Companies produce hydrogen-free coatings using a physical vapor deposition (PVD) by arc method that produces tetrahedral amorphous carbon or ta-C. The resulting coatings are dense, hard, and adhere well to substrates, but small droplets created in the vapor deposition process create a rough surface finish that must be polished for the low-friction needs of race components.
“The high hardness we achieve with DLC starts to work against you with ta-C coatings,” Hervé explains. “Because the coatings are so hard and durable, it can be very difficult to polish them.”
Another issue is availability. Oerlikon coats parts for race teams from one facility in France, and Hervé says the heat chambers used for PVD are small, limiting throughput. Both limitations keep the technology limited to the smaller world of motorsports, he says.
To increase availability of coatings and possibly lower costs, Oerlikon Balzers engineers studied various deposition techniques to achieve hydrogen-free DLC durability with the smoothness of hydrogen-containing coatings. The resulting scalable pulsed powera plasma (S3p) process they developed combines arc evaporation and sputtering. Arc evaporation produces dense coatings with high adhesion, and the conventional sputtering technique ejects atoms of a source material toward a substrate, creating smooth surfaces.
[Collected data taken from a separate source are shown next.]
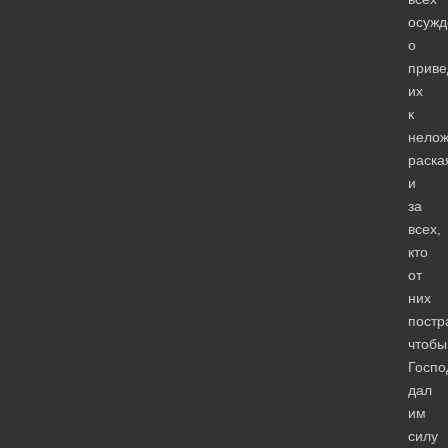
осужд
о
приве
их
к
нело
раска
и
за
всех,
кто
от
них
постр
чтобы
Госпо
дал
им
силу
S3p technology generates a high level of diamond tetrahedral bonds with hardness up to 40 gigapascals (GPa). Typical DLC coatings range from 20GPa to 30GPa. The Baliq Carbos coatings the engineers developed are 3x more resistant to wear than the 20GPa DLC coatings. They also achieve 0.03µm Ra roughness levels without requiring polishing.
For now, Hervé says the company is targeting race components, but the S3p process could make DLC coatings viable for a wider range of components.
S3p is cooler than other DLC processes, operating below 200°C, while PVD operates closer to 350°C. Thinner-walled steel and aluminum components that couldn’t withstand the higher-temperature coating processes without warping may be suitable for Baliq Carbos coatings, Hervé says.
Engineers continue to refine the process, exploring larger chamber sizes to scale S3p for larger components or higher volumes of small parts.
“We’re beyond the R&D stage at this point, and we’re running a lot of tests with customer s to understand the capabilities of Carbos,” Hervé says. “But we’re still in the early stage.”